Para o ilustrador Marco Merlin, autor das Cientirinhas, publicadas desde 2016 no site do podcast Dragões de Garagem, o humor pode servir como porta de entrada para envolver o leitor com temas científicos sérios. Embora respeite o rigor científico, ele observa, nem sempre é possível evitar algumas “licenças poéticas”, o que pode desagradar leitores mais exigentes. “Certa vez fiz uma tira brincando que o maior pesadelo do macaco-prego é o tubarão-martelo. Um leitor reclamou que o desenho do macaco-prego não era fiel ao animal de verdade”, conta Merlin.

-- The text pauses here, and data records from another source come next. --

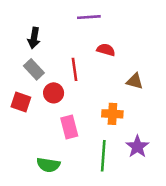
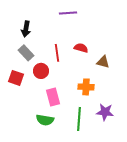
red semicircle: (106, 50) -> (81, 48), moved
purple star: (137, 147) -> (105, 112), turned -30
green semicircle: (48, 165) -> (45, 120), moved

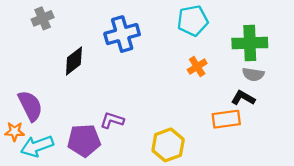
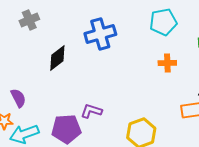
orange cross: (197, 67) -> (167, 63), turned 30
purple semicircle: (30, 106) -> (18, 98), size x0.7

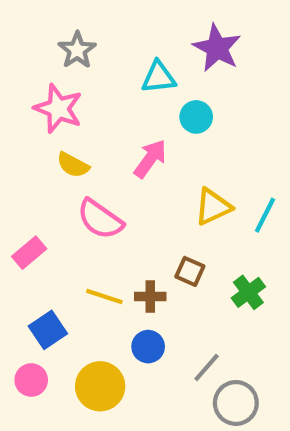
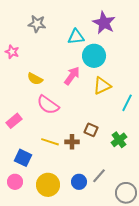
gray star: (77, 50) -> (37, 24), turned -30
pink star: (58, 109) -> (12, 52), moved, size x0.6
cyan circle: (196, 117) -> (94, 56), size x1.5
yellow triangle: (213, 207) -> (102, 86), moved
blue square: (48, 330) -> (23, 158), turned -30
blue circle: (148, 347) -> (79, 182), moved
gray circle: (236, 403) -> (126, 193), moved

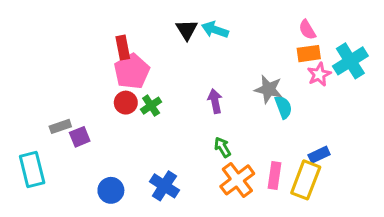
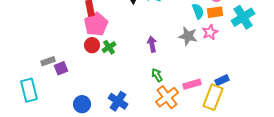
pink star: (319, 74) -> (210, 32), moved
cyan semicircle: (283, 107) -> (198, 11), moved
pink rectangle: (274, 175) -> (192, 84), moved, turned 66

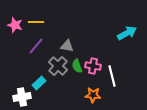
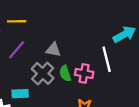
white line: (112, 76) -> (107, 59), moved
cyan rectangle: (39, 83) -> (20, 94), turned 40

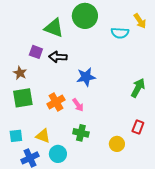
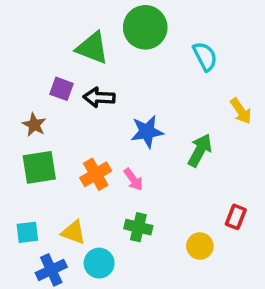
yellow arrow: (140, 21) -> (241, 111), moved
cyan semicircle: (120, 33) -> (205, 56), turned -120
green arrow: (138, 88) -> (200, 150), moved

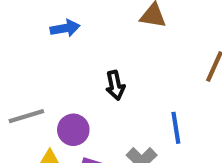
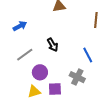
gray line: (26, 116) -> (25, 55), moved

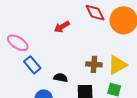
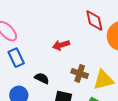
red arrow: (62, 27) -> (61, 45), moved

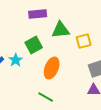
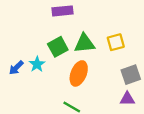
green triangle: (61, 30) -> (84, 43), moved

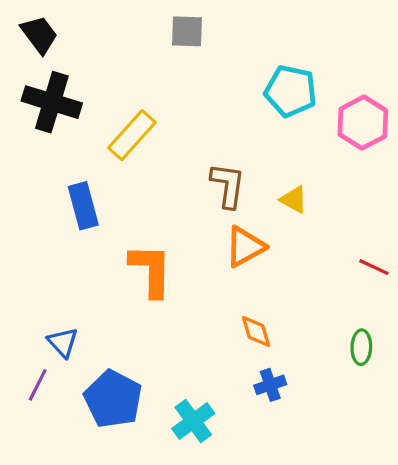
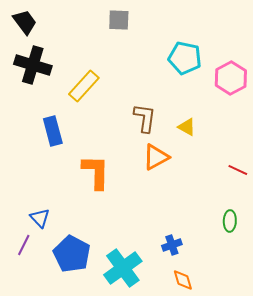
orange diamond: (256, 331) -> (183, 280), moved
cyan cross: (193, 421) -> (123, 268), size x1.4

Capa da revista em quadrinhos lançada pelo centro de pesquisa NeuroMat
para orientar pacientes com um tipo de lesão traumática nos braços
Imagem: Reprodução

Matteo Farinella, da Universidade Columbia, argumenta que o preconceito com o humor dentro da comunidade científica ainda é um entrave para o surgimento de novas HQs de ciência. “Os quadrinhos ainda são vistos como uma ferramenta apenas para tornar a ciência mais divertida e acessível às crianças”, diz. Para ele, a linguagem pode ser empregada para falar de assuntos complexos sem promover simplificações rasteiras. “Meu sonho é ver cartunistas de ciência profissionais, capazes de entender o assunto e reinterpretá-lo de maneira única. Já existem alguns que conseguem fazer isso, mas são exceções”, diz Farinella, que criou um site para monitorar a produção de HQs científicas no mundo. O Cartoon Science é uma espécie de repositório que reúne cerca de 85 quadrinhos de ciência.

Mas o que pesquisadores interessados em fazer quadrinhos devem saber antes de começar? A bióloga Carly Melissa Tribull, pesquisadora da Universidade de Houston, no Texas, Estados Unidos, publicou em setembro de 2017 no Annals of the Entomological Society of America um guia com recomendações para cientistas que desejem criar suas próprias histórias em quadrinhos. “A qualidade que separa quadrinhos de livros ou artigos é que eles dependem de uma ordem específica de imagens para contar uma história. Saber quais informações serão apresentadas é o primeiro passo para desenhar uma HQ”, sugere Tribull. A autora também recomenda que se contratem ilustradores profissionais, quando os cientistas não souberem desenhar, embora isso não seja uma exigência. “Desenhos excepcionais não são um requisito para uma história em quadrinhos de comunicação científica bem-sucedida. Há quadrinhos na internet ilustrados inteiramente com bonequinhos e desenhos simples”, aponta.